I’ve been making this pancake recipe for years, so I’m not sure how it’s never made it to the blog (but my guess would be it’s because I’m typically a pretty atrocious pancake flipper and my pancakes are never photogenic). I switch the recipe up pretty much every time I make it, but three changes I make fairly consistently are adding some sort of extract, reducing the sugar, and using mostly whole wheat flour. From there, the variations are pretty endless. I’ve added fruit, chocolate chips, citrus zest, cinnamon, nuts, and any number of other things.
I love that this recipe is healthy and uses whole wheat flour, but still turns out light and fluffy. With a drizzle of real maple syrup and some turkey breakfast sausage on the side (something I thought I’d never in a million years like but found I recently I do!), this is a simple and nutritious breakfast—or, in our case this week—dinner.

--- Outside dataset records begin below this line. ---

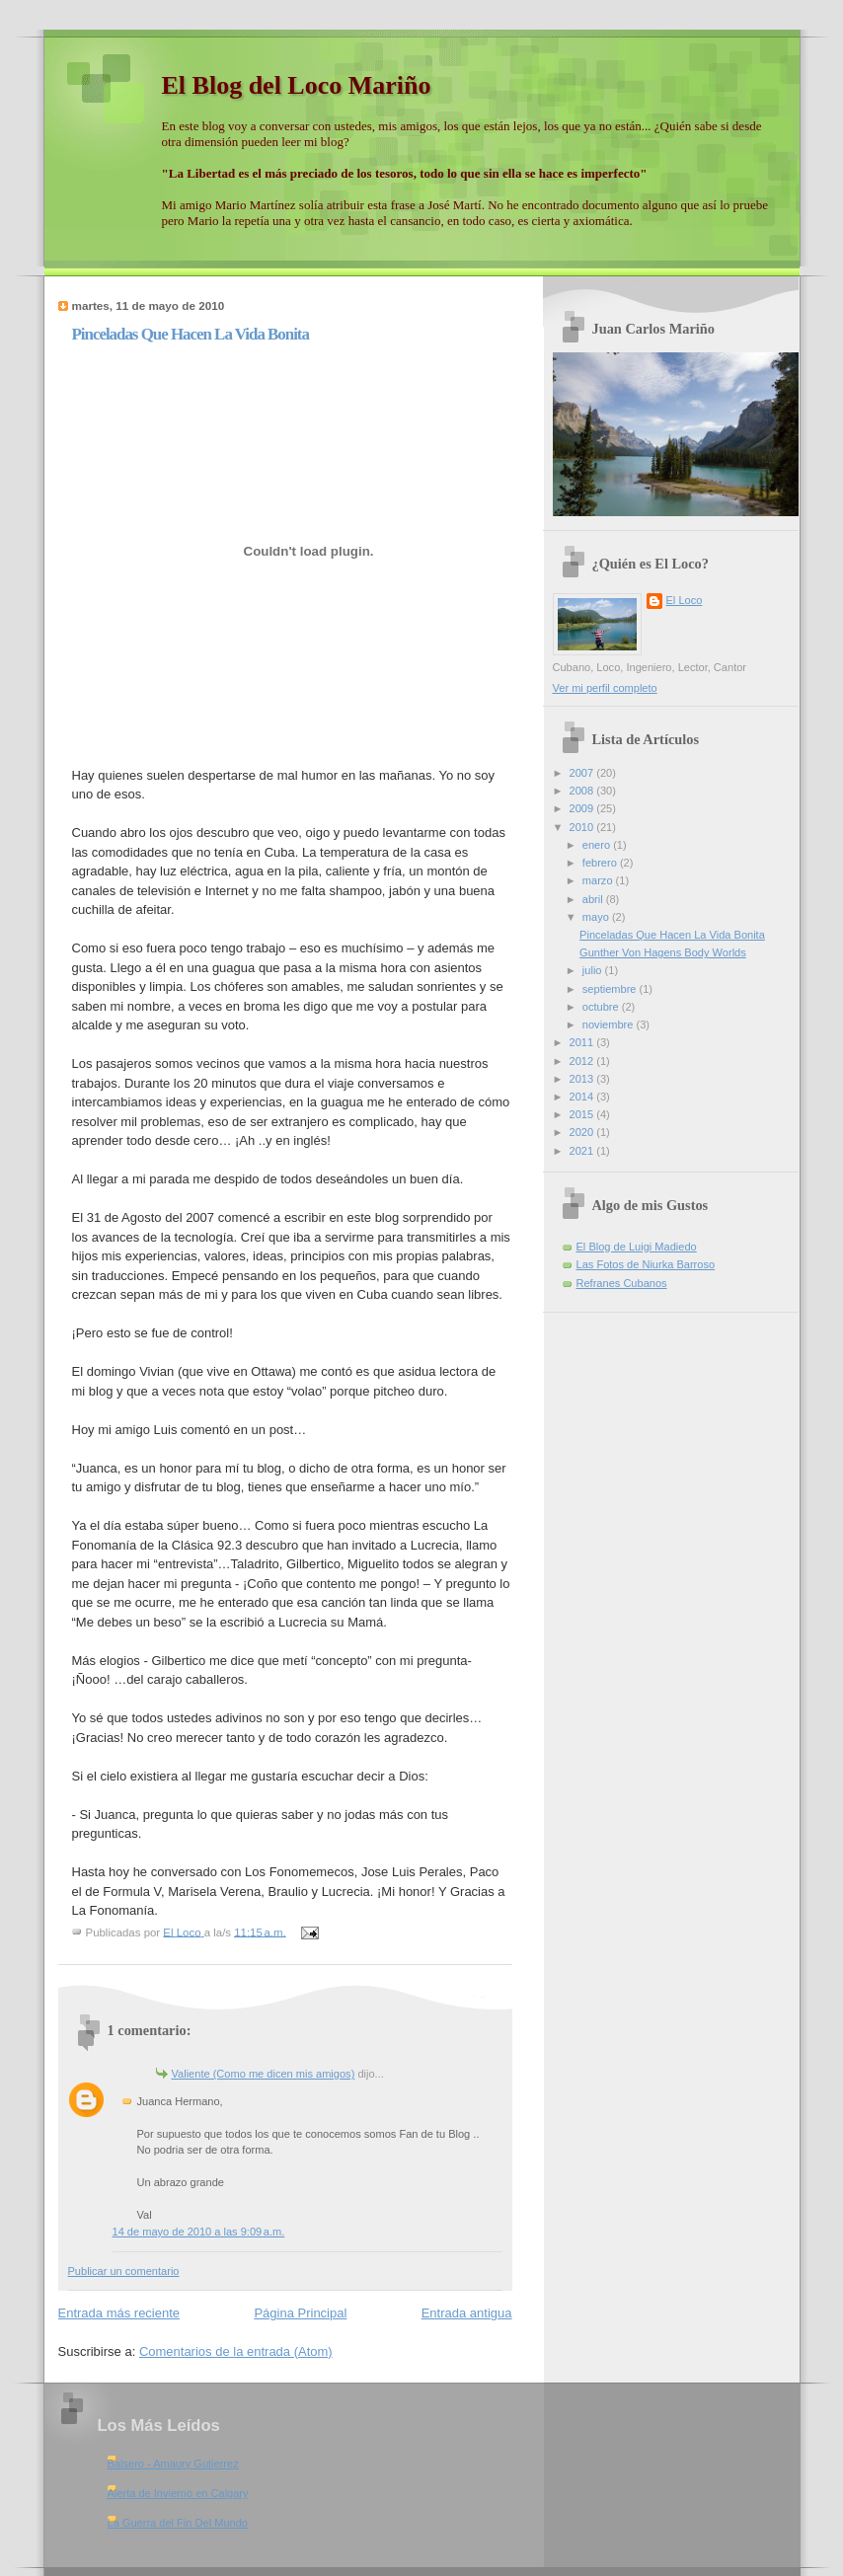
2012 (583, 1061)
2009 (583, 808)
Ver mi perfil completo (605, 688)
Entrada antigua (467, 2313)
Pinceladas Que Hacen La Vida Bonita (672, 935)
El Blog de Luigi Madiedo (636, 1246)
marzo (599, 880)
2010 (583, 827)
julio (593, 970)
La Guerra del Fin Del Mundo (178, 2523)
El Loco (684, 600)
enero (597, 845)
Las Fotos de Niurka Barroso (646, 1264)
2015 (583, 1114)
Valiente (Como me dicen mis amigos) (263, 2074)
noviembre (609, 1024)
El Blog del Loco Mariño (296, 85)
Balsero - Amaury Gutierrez (173, 2463)
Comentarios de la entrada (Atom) (236, 2351)
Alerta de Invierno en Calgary (178, 2493)
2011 (583, 1042)
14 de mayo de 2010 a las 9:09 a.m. (199, 2231)
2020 (583, 1132)
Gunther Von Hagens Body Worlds (662, 952)
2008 (583, 790)
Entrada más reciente (119, 2313)
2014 (583, 1096)
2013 (583, 1079)
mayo (597, 917)
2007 (583, 773)
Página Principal (300, 2313)
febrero (601, 863)
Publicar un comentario (124, 2271)
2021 (583, 1151)
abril (594, 899)
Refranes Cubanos (621, 1283)
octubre (602, 1007)
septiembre (611, 989)
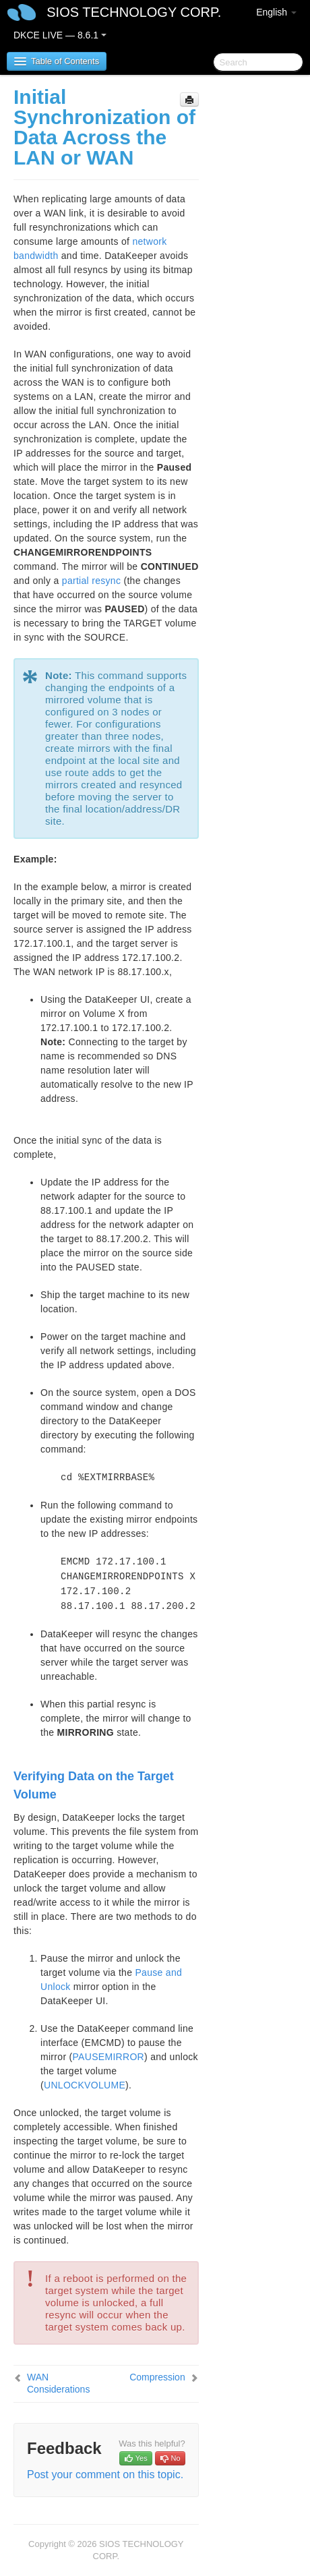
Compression (157, 2377)
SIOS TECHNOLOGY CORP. (133, 12)
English (276, 12)
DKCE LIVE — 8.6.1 (59, 35)
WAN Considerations (58, 2383)
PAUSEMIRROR (109, 2056)
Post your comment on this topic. (105, 2474)
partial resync (91, 580)
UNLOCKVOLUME (84, 2085)
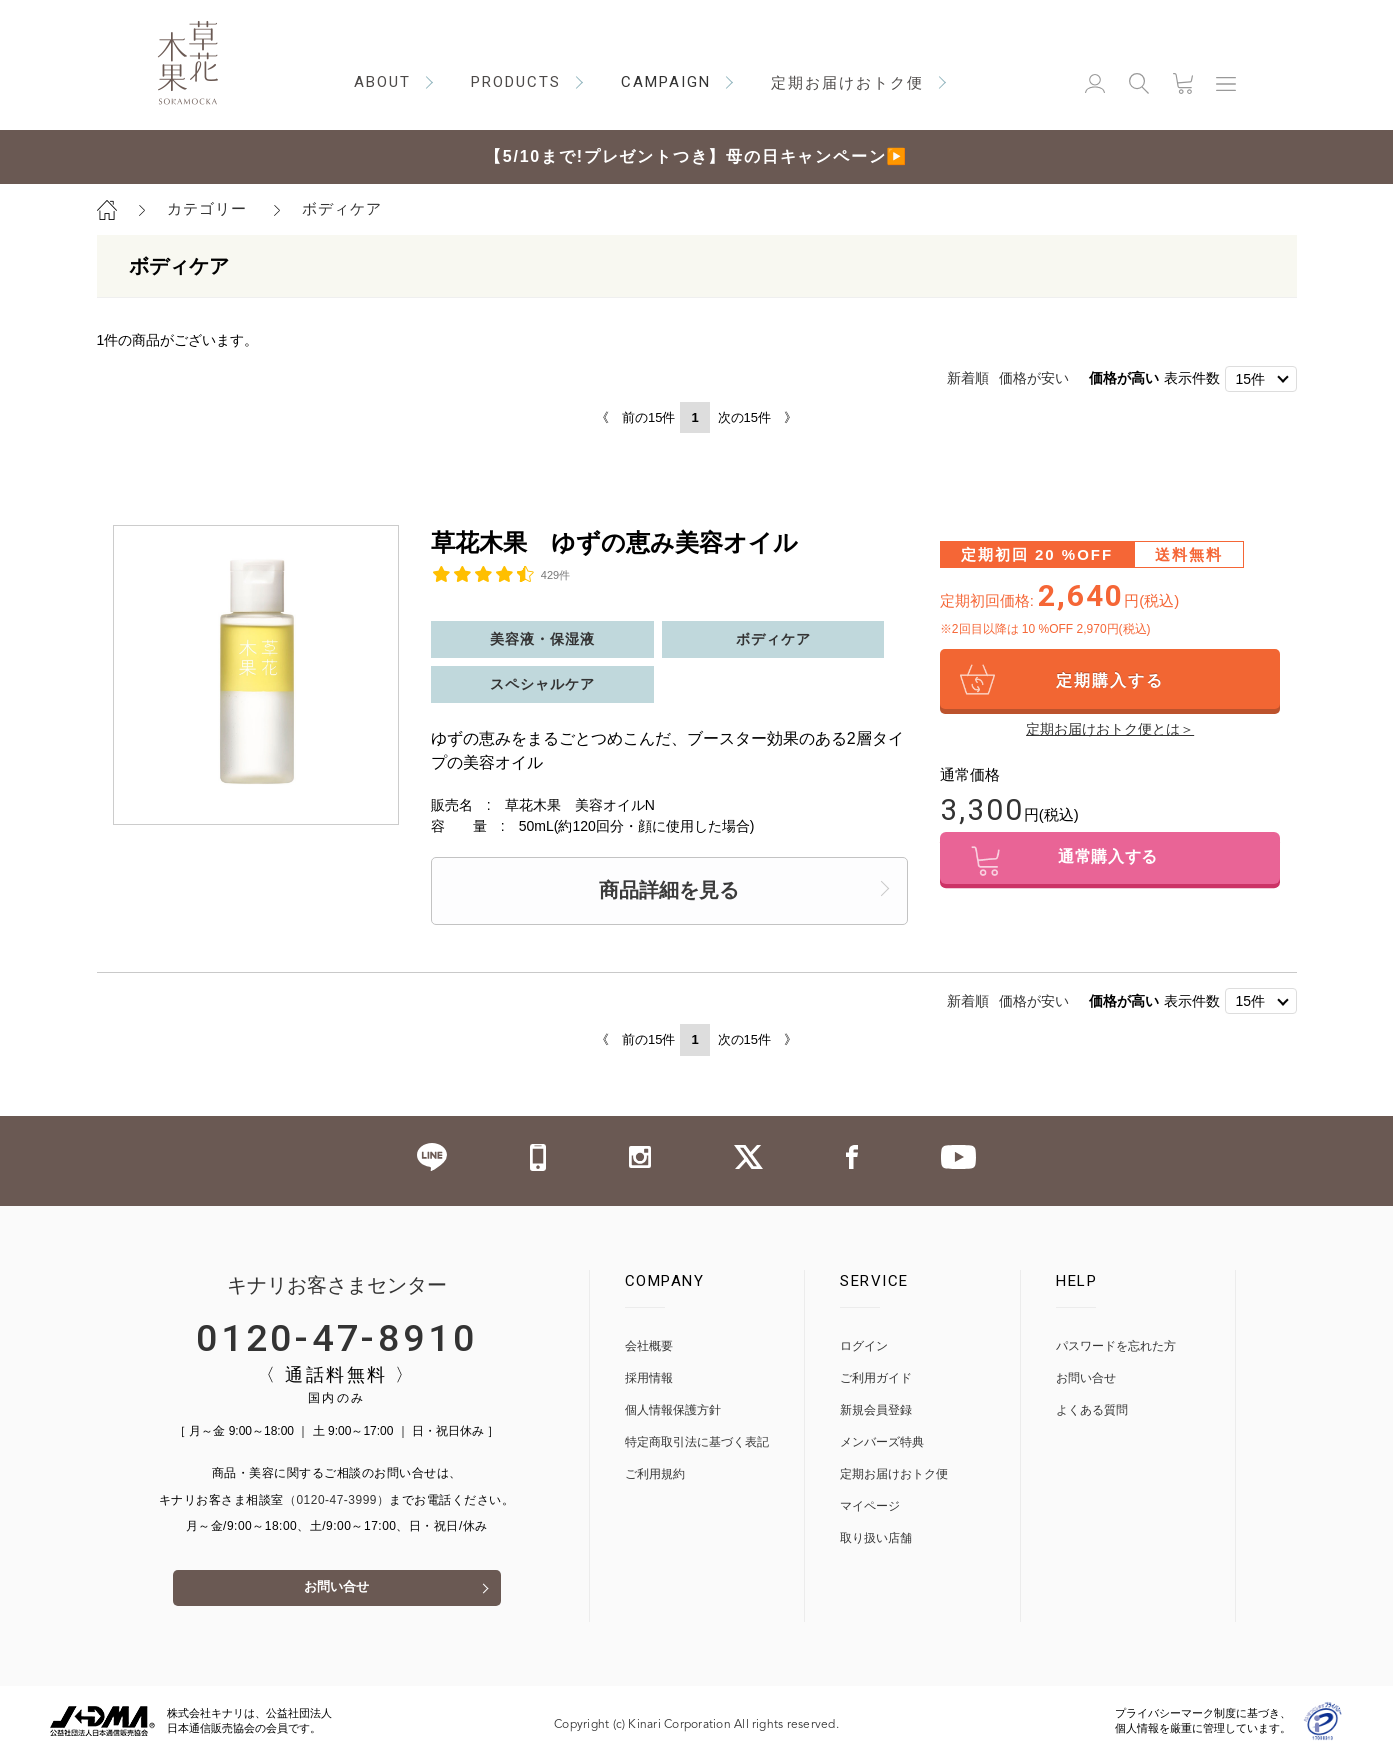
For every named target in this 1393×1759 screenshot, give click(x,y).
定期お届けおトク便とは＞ (1110, 729)
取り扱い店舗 (876, 1538)
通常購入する (1110, 861)
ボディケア (342, 208)
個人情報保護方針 (673, 1410)
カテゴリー (207, 208)
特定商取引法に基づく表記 (697, 1442)
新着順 (968, 378)
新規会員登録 (876, 1410)
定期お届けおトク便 (894, 1474)
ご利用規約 (655, 1474)
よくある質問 (1092, 1410)
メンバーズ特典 (882, 1442)
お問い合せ (337, 1590)
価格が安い (1034, 378)
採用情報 (649, 1378)
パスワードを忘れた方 (1116, 1346)
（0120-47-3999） (337, 1500)
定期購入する (1110, 680)
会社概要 (649, 1346)
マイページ (870, 1506)
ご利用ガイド (876, 1378)
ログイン (864, 1346)
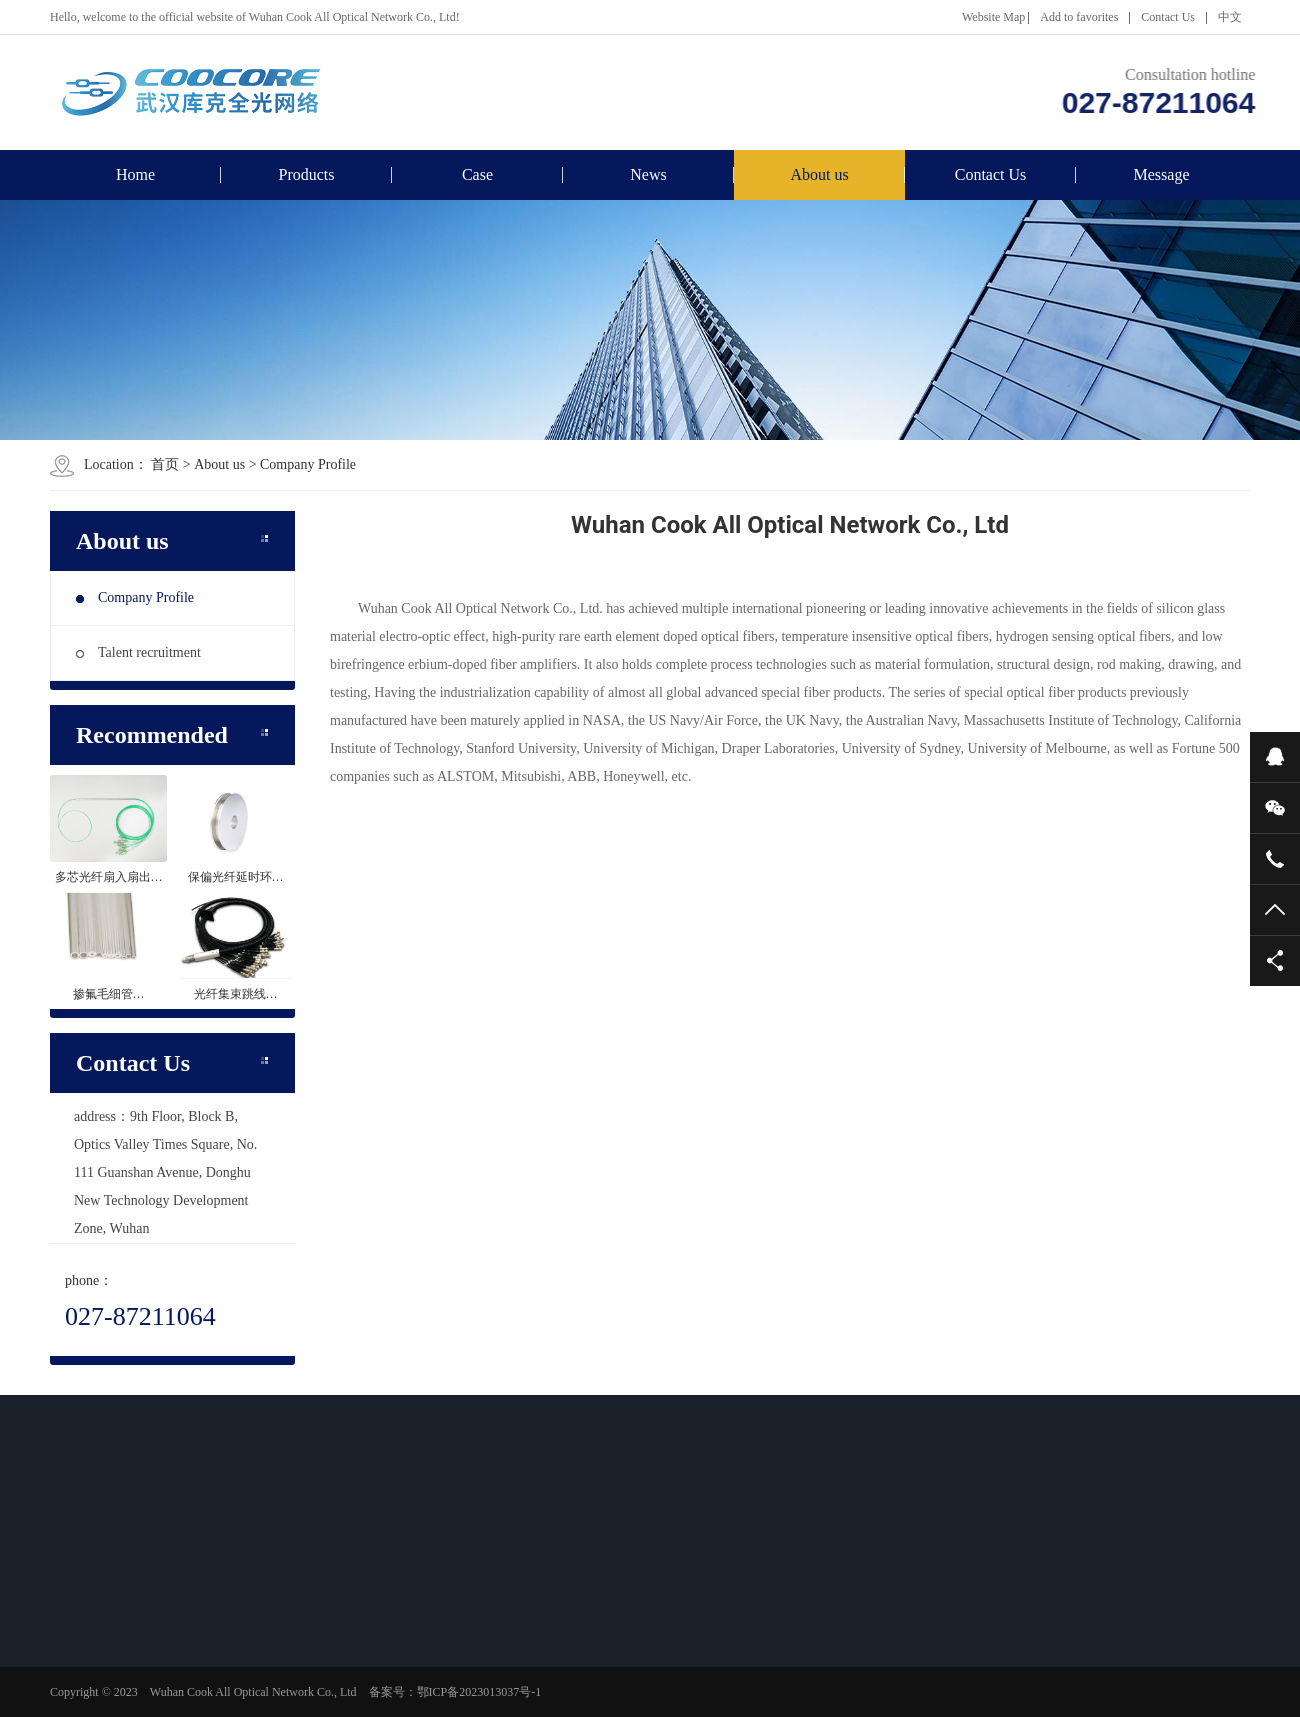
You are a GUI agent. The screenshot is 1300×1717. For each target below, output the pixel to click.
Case (477, 174)
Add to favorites (1079, 17)
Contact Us (1168, 17)
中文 (1230, 17)
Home (135, 174)
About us (819, 174)
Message (1162, 174)
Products (307, 174)
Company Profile (308, 464)
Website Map (993, 17)
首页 (165, 464)
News (648, 174)
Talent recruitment (138, 652)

Blueberry Buttermilk Pancakes
Ever-adapted from Cooking Light
1/3 cup AP flour
2/3 cup whole wheat flour
1 Tbsp. sugar
1 tsp. baking powder
1/2 tsp. baking soda
1/4 tsp. salt
1 cup lowfat buttermilk*
1 tsp. canola oil
1/4 tsp. vanilla extract
1/4 tsp. almond extract
2/3 cup fresh blueberries
cooking spray or butter, for greasing pan/griddle
Put the flours, sugar, baking powder, baking soda and salt in a large bowl.
In another bowl, whisk the egg and then add the buttermilk, oil and extracts. Whisk until just combined.
Make a well in the center of the flour mixture, and add the wet ingredients. Stir just until smooth.
Grease a hot pan or griddle with cooking spray or a little butter. Using a 1/4 cup measuring cup, spoon the batter onto the griddle. Sprinkle the top of each pancake with a few blueberries. Flip the pancakes when the top has bubbles and the edges seem cooked. Cook an additional minute on second side.
*Yogurt or sour cream may be used in place of buttermilk. Depending on the thickness, you may need to add a tablespoon or two of milk to thin the batter a bit.